Problem details → While copying the entries exactly, leave out each picture they contain.

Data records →

☆ ☆ ☆

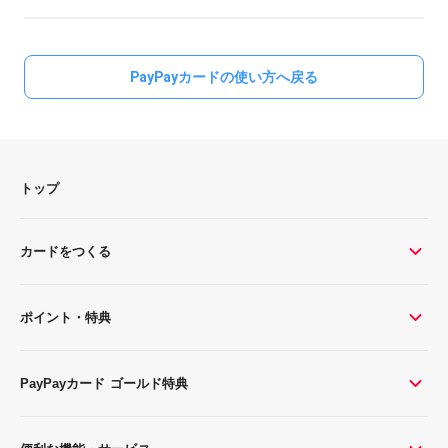
PayPayカードの使い方へ戻る
トップ
カードをつくる
ポイント・特典
PayPayカード ゴールド特典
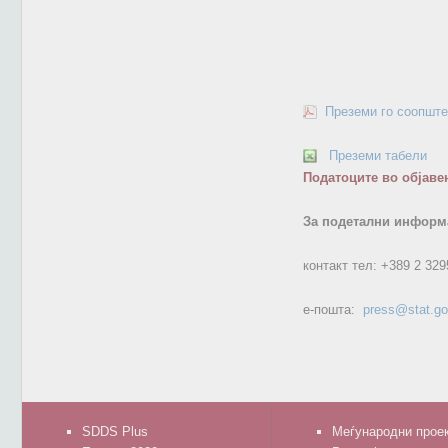
Преземи го соопште
Преземи табели
Податоците во објаве
За подетални информа
контакт тел:
+389 2 329
е-пошта:
press@stat.g
SDDS Plus
Меѓународни прое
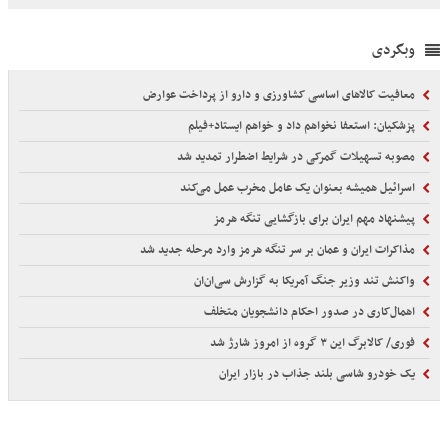
وبگردی
معافیت کالاهای اساسی کشاورزی و دارو از پرداخت عوارض
پزشکیان: استعفا نخواهم داد و خواهم ایستاد+فیلم
مصوبه تسهیلات گمرکی در شرایط اضطرار تمدید شد
اسرائیل همیشه بعنوان یک عامل مخرب عمل می‌کند
پیشنهاد مهم ایران برای بازگشایی تنگه هرمز
مذاکرات ایران و عمان بر سر تنگه هرمز وارد مرحله جدید شد
واکنش تند وزیر جنگ آمریکا به گزارش سی‌ان‌ان
اهمال‌کاری در صدور احکام‌ دانشجویان متخلف
فوری/ کالابرگ این ۳ گروه از امروز شارژ شد
یک خودرو شاسی بلند جذاب در بازار ایران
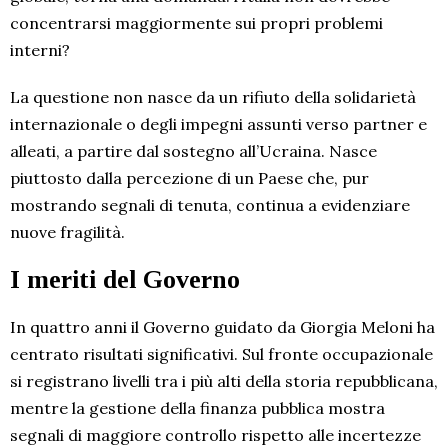
concentrarsi maggiormente sui propri problemi
interni?
La questione non nasce da un rifiuto della solidarietà
internazionale o degli impegni assunti verso partner e
alleati, a partire dal sostegno all’Ucraina. Nasce
piuttosto dalla percezione di un Paese che, pur
mostrando segnali di tenuta, continua a evidenziare
nuove fragilità.
I meriti del Governo
In quattro anni il Governo guidato da Giorgia Meloni ha
centrato risultati significativi. Sul fronte occupazionale
si registrano livelli tra i più alti della storia repubblicana,
mentre la gestione della finanza pubblica mostra
segnali di maggiore controllo rispetto alle incertezze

☆ ☆ ☆

Solved problem →
PayPayカードの使い方へ戻る
トップ
カードをつくる
ポイント・特典
PayPayカード ゴールド特典
Преземи го соопште
Преземи табели
Податоците во објаве
За подетални информа
контакт тел:
+389 2 329
е-пошта:
press@stat.g
SDDS Plus
Меѓународни прое
وبگردی
معافیت کالاهای اساسی کشاورزی و دارو از پرداخت عوارض
پزشکیان: استعفا نخواهم داد و خواهم ایستاد+فیلم
مصوبه تسهیلات گمرکی در شرایط اضطرار تمدید شد
اسرائیل همیشه بعنوان یک عامل مخرب عمل می‌کند
پیشنهاد مهم ایران برای بازگشایی تنگه هرمز
مذاکرات ایران و عمان بر سر تنگه هرمز وارد مرحله جدید شد
واکنش تند وزیر جنگ آمریکا به گزارش سی‌ان‌ان
اهمال‌کاری در صدور احکام‌ دانشجویان متخلف
فوری/ کالابرگ این ۳ گروه از امروز شارژ شد
یک خودرو شاسی بلند جذاب در بازار ایران
concentrarsi maggiormente sui propri problemi
interni?
La questione non nasce da un rifiuto della solidarietà
internazionale o degli impegni assunti verso partner e
alleati, a partire dal sostegno all’Ucraina. Nasce
piuttosto dalla percezione di un Paese che, pur
mostrando segnali di tenuta, continua a evidenziare
nuove fragilità.
I meriti del Governo
In quattro anni il Governo guidato da Giorgia Meloni ha
centrato risultati significativi. Sul fronte occupazionale
si registrano livelli tra i più alti della storia repubblicana,
mentre la gestione della finanza pubblica mostra
segnali di maggiore controllo rispetto alle incertezze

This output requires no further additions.